As COVID-19 cases return to the Victorian community, people affected by cancer are being urged to get vaccinated.
One in four people with cancer who contract COVID-19 die from the virus. That figure rises to one in three for people with blood cancers or lung cancer.
In addition, people with cancer are twice as likely to develop critical symptoms of the virus, leading to hospitalisation, ICU admissions and ventilation.
The Victorian COVID-19 Cancer Taskforce is driving a new campaign to strongly encourage people with cancer to get vaccinated as soon as possible.
Vaccination is safe and recommended for the vast majority of people with cancer, including people on active treatment and people with blood cancers. There is no evidence that people with cancer are at greater risk of side effects from the vaccine than anyone else.
Importantly, the vaccines are effective at both reducing the chances of contracting the disease and reducing the severity if it is contracted.
Even people who may have a lower immune response to the vaccine due to their cancer treatments are encouraged to be vaccinated. “Any protection for people with cancer is highly recommended against this dangerous virus,” said Professor Grant McArthur, Executive Director of the VCCC alliance and co-chair of the Victorian COVID-19 Cancer Taskforce. “Benefits far outweigh any small risk from potential vaccination side effects.”
Vaccination is vital for all Victorians but especially people who are at higher risk of severe disease or death if they were to contract the virus, and that includes people with cancer.
All people with cancer of all ages are eligible for vaccination now.

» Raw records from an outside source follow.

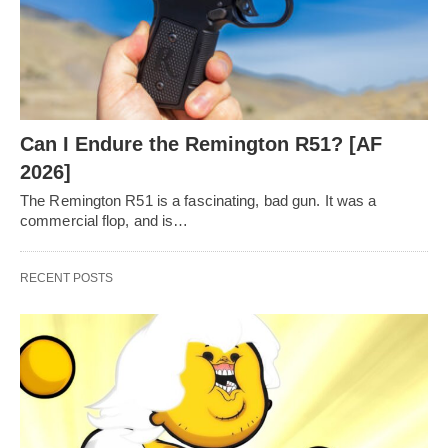
Can I Endure the Remington R51? [AF
2026]
The Remington R51 is a fascinating, bad gun. It was a
commercial flop, and is…
RECENT POSTS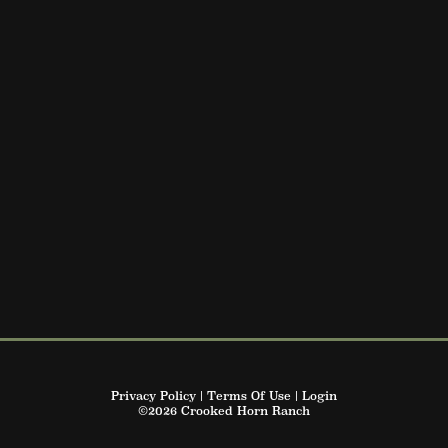
Privacy Policy
Terms Of Use
Login
©2026 Crooked Horn Ranch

Professor McArthur declared, “Until people get vaccinated, COVID-19 will remain a ticking time bomb for our community, especially for people affected by cancer. As a cancer doctor and someone who has had cancer myself, I cannot emphasise the importance of this message enough. If you have got cancer get vaccinated.”

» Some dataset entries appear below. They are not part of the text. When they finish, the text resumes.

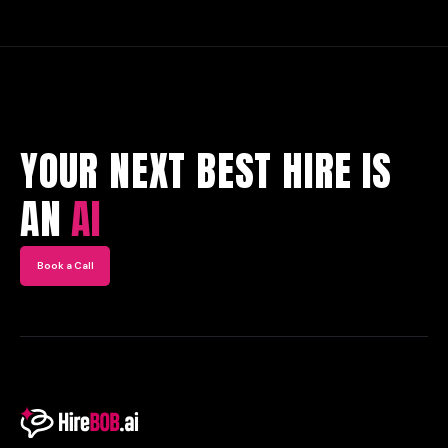
YOUR NEXT BEST HIRE IS
AN
AI
Book a Call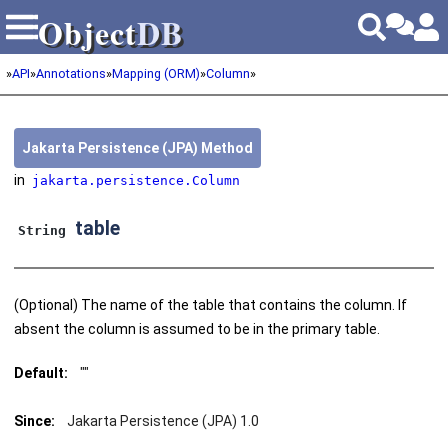
Object
DB
Object
DB
»
API
»
Annotations
»
Mapping (ORM)
»
Column
»
Jakarta Persistence (JPA) Method
in
jakarta.persistence.Column
table
String
(Optional) The name of the table that contains the column. If
absent the column is assumed to be in the primary table.
Default:
""
Since:
Jakarta Persistence (JPA) 1.0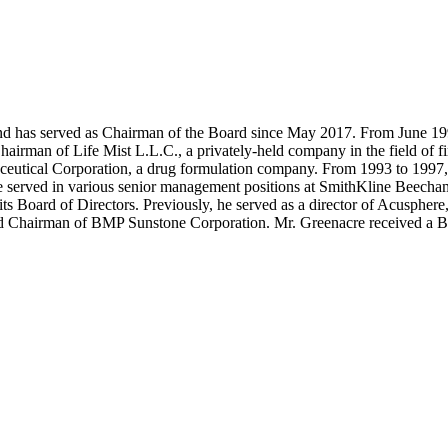
 has served as Chairman of the Board since May 2017. From June 1993 
Chairman of Life Mist L.L.C., a privately-held company in the field o
ceutical Corporation, a drug formulation company. From 1993 to 1997,
 he served in various senior management positions at SmithKline Beec
s Board of Directors. Previously, he served as a director of Acusphere
or and Chairman of BMP Sunstone Corporation. Mr. Greenacre received 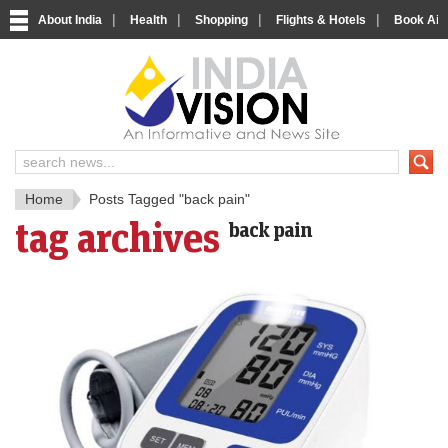
|
|
|
|
About India
Health
Shopping
Flights & Hotels
Book Airp
IndiaV
India News and Information Porta
Home
Posts Tagged "back pain"
tag archives
back pain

People on active treatment for cancer should consult with their doctor to discuss optimal timing for vaccination in relation to treatment cycles and any other individual considerations.
WATCH: Latest vaccination advice from the experts at Peter MacCallum Cancer Centre
The VCCN was established in March 2020 in response to the challenges involved with managing cancer care amid the current global health crisis and aims to provide support and advice to clinicians and health care services treating patients with cancer during the COVID-19 pandemic.
The VCCN is guided by a taskforce of expert members representing a wide range of disciplines including general practice, medical oncology, haematology, radiation oncology, paediatric and geriatric oncology, pharmacy and other specialities, as well as consumers, patient and government representatives.